Adaylar belirlenirken...

Oktay EKŞİ
Haberin Devamı

Malum, 19 Nisan'da Türkiye'de nerdeyse yeniden seçilmedik bir şey kalmayacak.

Ve bizler, Meclis'teki 550 milletvekilinden ayrı olarak, Belediye Başkanlığı; Belediye Meclis Üyeliği, bunların yedekleri; İl Genel Meclis Üyeliği ile yedekleri; mahalle ve köy muhtarlığı ile muhtarlıklardaki İhtiyar Heyeti üyelikleri için oy vereceğiz.

Aklımızda kalan rakam yanlış değilse, yedekleriyle birlikte eni konu 200 bin kişiye yeni sıfatlar dağıtacağız.

Düşünün siz, sadece ele avuca gelen partilerin yani ANAP, CHP, DSP, DYP, FP, HADEP ve MHP'nin (gerçi muhtarlık seçimlerinde partiler resmen aday gösteremiyor) bu sandalyeler için gösterecekleri adayları da hesaba katarsanız, yukarıdaki rakamı en az 7 ile çarpmanız lazım.

O nedenle bugünlerde konuyla ilgisi olmayan kimse nerdeyse kalmadı.

Belki de bu yüzden hangi partinin kime ilgi gösterdiğini ve bir kısım aday adaylarının da hangi partiden aday olmaya kalkıştığını izleyemez olduk.

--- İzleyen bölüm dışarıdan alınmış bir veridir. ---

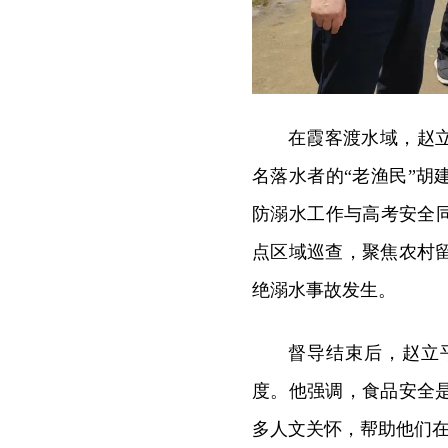
在霞客渡水域，赵
名落水者的“老渔民”
防溺水工作与高考安全
点区域巡查，聚焦农村
绝溺水事故发生。
督导结束后，赵立
度。他强调，食品安全
多人文关怀，帮助他们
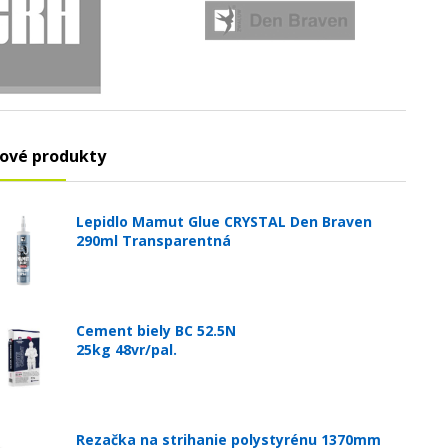
ové produkty
Lepidlo Mamut Glue CRYSTAL Den Braven
290ml Transparentná
Cement biely BC 52.5N
25kg 48vr/pal.
Rezačka na strihanie polystyrénu 1370mm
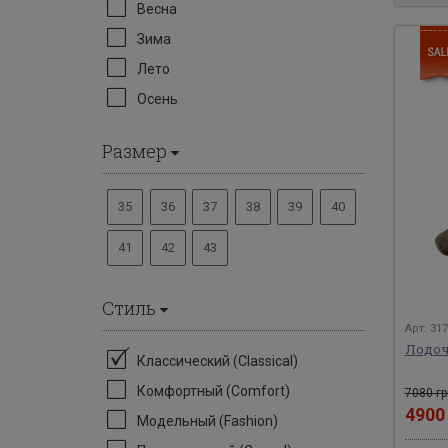
Весна
Зима
Лето
Осень
Размер
35
36
37
38
39
40
41
42
43
Стиль
Арт: 31
Лодоч
Классический (Classical)
Комфортный (Comfort)
7080 гр
490
Модельный (Fashion)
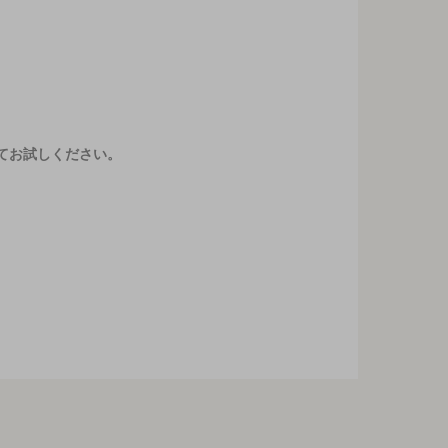
てお試しください。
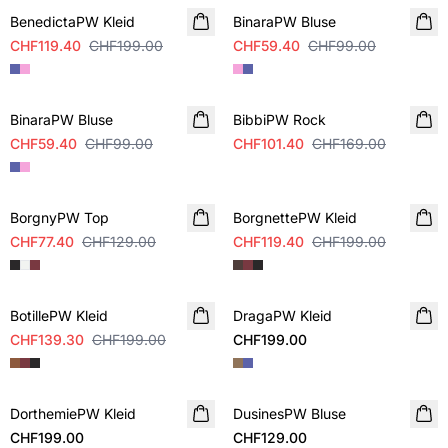
BenedictaPW Kleid
BinaraPW Bluse
CHF119.40
CHF199.00
CHF59.40
CHF99.00
SALE
SALE
BinaraPW Bluse
BibbiPW Rock
CHF59.40
CHF99.00
CHF101.40
CHF169.00
SALE
SALE
BorgnyPW Top
BorgnettePW Kleid
CHF77.40
CHF129.00
CHF119.40
CHF199.00
SALE
BotillePW Kleid
DragaPW Kleid
NEUHEIT
CHF139.30
CHF199.00
CHF199.00
DorthemiePW Kleid
NEUHEIT
DusinesPW Bluse
NEUHEIT
CHF199.00
CHF129.00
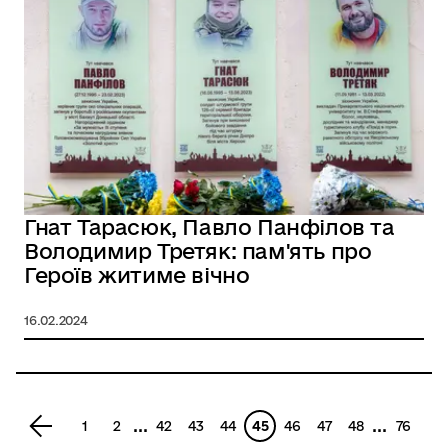
Гнат Тарасюк, Павло Панфілов та
Володимир Третяк: пам'ять про
Героїв житиме вічно
16.02.2024
...
...
1
2
42
43
44
45
46
47
48
76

İhtimal geçen genel seçimde de durum böyle imiş... Nitekim dünkü Milliyet'te Zehra Güngör, şimdi Fazilet Partisi milletvekili olan Ali Coşkun'un:

‘‘Bana geçen seçimde (1994 Mart ayında yapılan yerel yönetim seçimlerinde) Ali Topuz (CHP‘nin o zamanki Genel Başkan Yardımcısı) geldi. ‘Biz bu laiklik kavramını çok yanlış ifade ettik. Topluma mal edemedik. Biz yüce İslam dinine karşı değiliz. Senin gibi milliyetçi, muhafazakâr bir arkadaşımız eğer bu görevi (CHP‘nin İstanbul Büyükşehir Belediye Başkanı adaylığını) kabul ederse aynı zamanda CHP'ye de yeni bir kimlik kazandırma durumunda oluruz' dedi. Ben de kendisine ‘(....) Benim CHP içinde yer almam ne CHP'ye bir şey kazandırır, bana da herhalde Ali Coşkun şaşırmış derler' dedim. O dönem CHP'nin İstanbul adayı Zülfü Livaneli olmuştu’’ dediğini bildiriyordu.

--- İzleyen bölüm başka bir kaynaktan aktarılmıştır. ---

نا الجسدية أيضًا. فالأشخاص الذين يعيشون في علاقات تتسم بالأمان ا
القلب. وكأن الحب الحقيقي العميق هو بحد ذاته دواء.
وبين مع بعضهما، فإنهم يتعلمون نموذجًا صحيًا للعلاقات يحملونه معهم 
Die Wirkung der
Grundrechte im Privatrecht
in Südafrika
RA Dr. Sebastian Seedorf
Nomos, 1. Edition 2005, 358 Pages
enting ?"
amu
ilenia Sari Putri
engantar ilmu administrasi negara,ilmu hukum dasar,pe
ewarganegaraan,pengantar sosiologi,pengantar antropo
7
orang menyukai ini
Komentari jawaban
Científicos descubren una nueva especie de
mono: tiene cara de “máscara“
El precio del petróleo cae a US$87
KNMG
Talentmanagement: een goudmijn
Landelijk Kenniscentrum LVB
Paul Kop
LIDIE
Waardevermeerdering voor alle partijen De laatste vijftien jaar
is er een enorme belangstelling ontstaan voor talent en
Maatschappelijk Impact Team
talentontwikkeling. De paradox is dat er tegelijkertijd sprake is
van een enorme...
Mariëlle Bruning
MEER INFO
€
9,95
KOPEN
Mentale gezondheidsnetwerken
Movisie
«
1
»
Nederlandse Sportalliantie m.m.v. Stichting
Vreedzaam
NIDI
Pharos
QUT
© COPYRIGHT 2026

Biz Ali Topuz'un aklını peynir ekmekle yemedikçe böyle bir öneri yapacağına inanmayız. Ama öte yandan Ali Coşkun'un da ağzından yalan söz çıkabileeğine ihtimal vermeyiz. O nedenle bu tuhaf olayı, onların açıklamalarına kadar ortada bırakıyoruz. Ve bu olayı ‘‘aday gösterme’’ konusunda nasıl şaşkınlıklar yapılabileceğine örnek olarak yazıyoruz.

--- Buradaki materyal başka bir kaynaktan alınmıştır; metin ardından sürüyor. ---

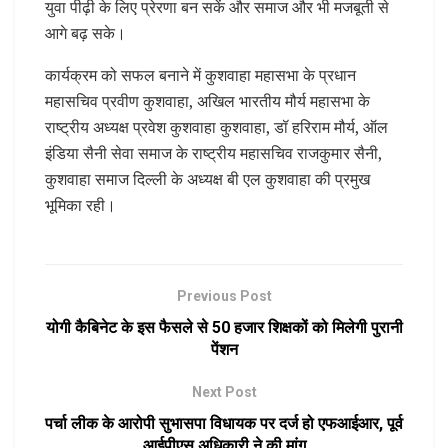
युवा पीढ़ी के लिए प्रेरणा बन सकें और समाज और भी मजबूती से
आगे बढ़ सके।
कार्यक्रम को सफल बनाने में कुशवाहा महासभा के प्रधान
महासचिव प्रवीण कुशवाहा, अखिल भारतीय मौर्य महासभा के
राष्ट्रीय अध्यक्ष प्रवेश कुशवाहा कुशवाहा, डॉ हरिराम मौर्य, ऑल
इंडिया सैनी सेवा समाज के राष्ट्रीय महासचिव राजकुमार सैनी,
कुशवाहा समाज दिल्ली के अध्यक्ष बी एल कुशवाहा की प्रमुख
भूमिका रही।
Previous Post
योगी कैबिनेट के इस फैसले से 50 हजार शिक्षकों को मिलेगी पुरानी
पेंशन
Next Post
पर्चा लीक के आरोपी सुभासपा विधायक पर दर्ज हो एफआईआर, पूर्व
आईपीएस अधिकारी ने की मांग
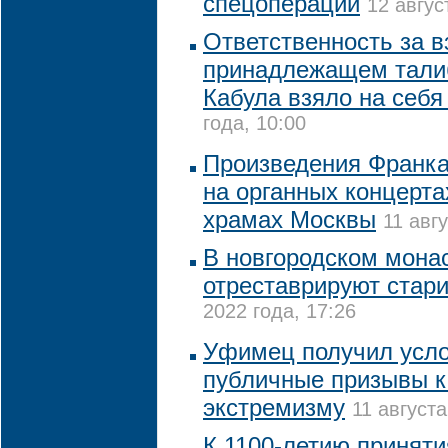
спецоперации
12 авгус
Ответственность за в
принадлежащем тали
Кабула взяло на себ
года, 10:00
Произведения Франка
на органных концерта
храмах Москвы
11 авг
В новгородском монас
отреставрируют стар
2022 года, 17:26
Уфимец получил усло
публичные призывы к
экстремизму
11 августа
К 1100-летию приняти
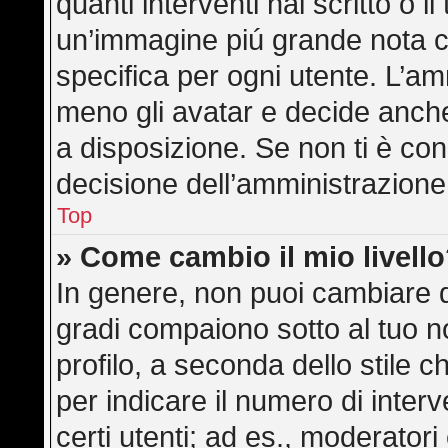
quanti interventi hai scritto o il
un’immagine piú grande nota c
specifica per ogni utente. L’am
meno gli avatar e decide anche
a disposizione. Se non ti è con
decisione dell’amministrazione,
Top
» Come cambio il mio livell
In genere, non puoi cambiare di
gradi compaiono sotto al tuo 
profilo, a seconda dello stile ch
per indicare il numero di interve
certi utenti; ad es., moderator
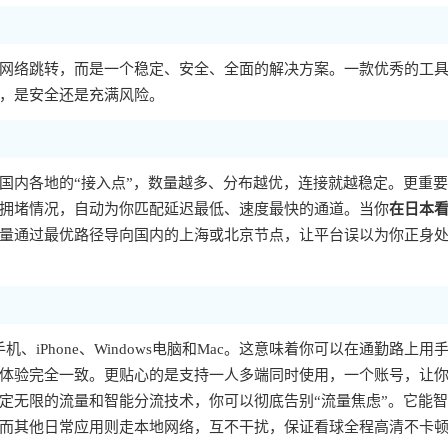
网络跳转，而是一个稳定、安全、全面的解决方案。一款优秀的工
，是安全还是充满风险。
国内各地的“接入点”，数量越多、分布越优，连接就越稳定。更重
拥堵情况，自动为你匹配延迟最低、速度最快的通道。当你
在日本
量通过最优路径导向国内的上海或北京节点，让平台误以为你正身
、iPhone、Windows电脑和Mac。这意味着你可以在通勤路上用
体验完全一致。更贴心的是支持一人多端同时使用，一个账号，让
定无限的流量和智能分流技术，你可以彻底告别“流量焦虑”。它能
而其他日常应用则走本地网络，互不干扰，保证看球全程高清不卡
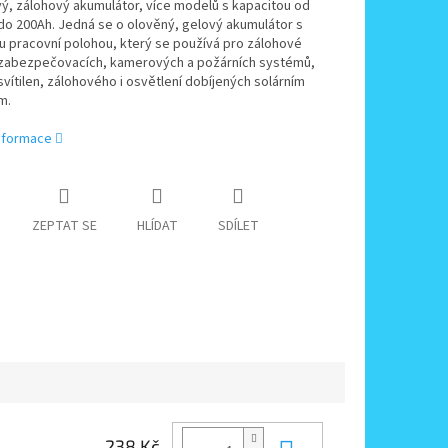
ý, zálohový akumulátor, více modelů s kapacitou od
do 200Ah. Jedná se o olověný, gelový akumulátor s
u pracovní polohou, který se používá pro zálohové
 zabezpečovacích, kamerových a požárních systémů,
svítilen, zálohového i osvětlení dobíjených solárním
m.
informace
ZEPTAT SE
HLÍDAT
SDÍLET
238 Kč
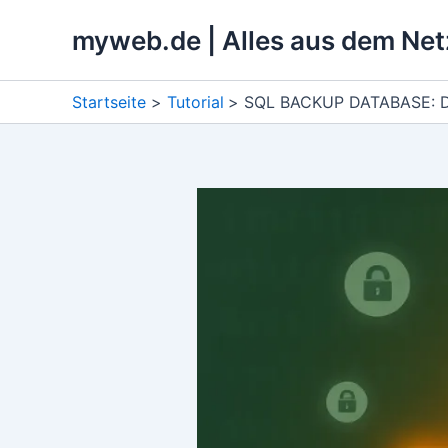
Zum
myweb.de | Alles aus dem Net
Inhalt
springen
Startseite
Tutorial
SQL BACKUP DATABASE: Dat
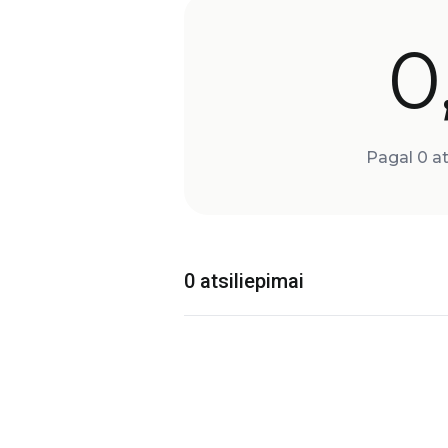
0
Pagal 0 at
0 atsiliepimai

Aslını ararsanız CHP'lilerin aklına Ali Coşkun'un geldiği ama (bilerek değil, tahminle söylüyoruz) örneğin Yekta Güngör Özden başta olmak üzere Atatürk devrimlerine bağlılığını herkesten (bizzat CHP ileri gelenlerinden de) önce ispat etmiş aydınların anımsanmadığı bir ortamda zaten yeterince çarpıklık var demektir.

Bu çarpıklığı gidermenin ilk koşulu, kendi siyasi inancına hiç ihanet etmemiş kadroları siyasi partilerin tam da bu sırada anımsamasıdır. Çünkü iyi ve sadık partili, son dakikada gelenlerin baştacı edilmesine kızmakla kalmaz, asıl bu günlerde ilgi bekler.

Siyasi partilerin genel merkezlerinde oturanlar Türkiye'nin yönetimini devralacak yeni kadroların, onları değil, hizmet verecekleri insanları memnun etmekle yükümlü olduğunu dikkate alır da aday belirlemede o ölçüyü kullanırlarsa hem onlar, hem de bizler kazanırız.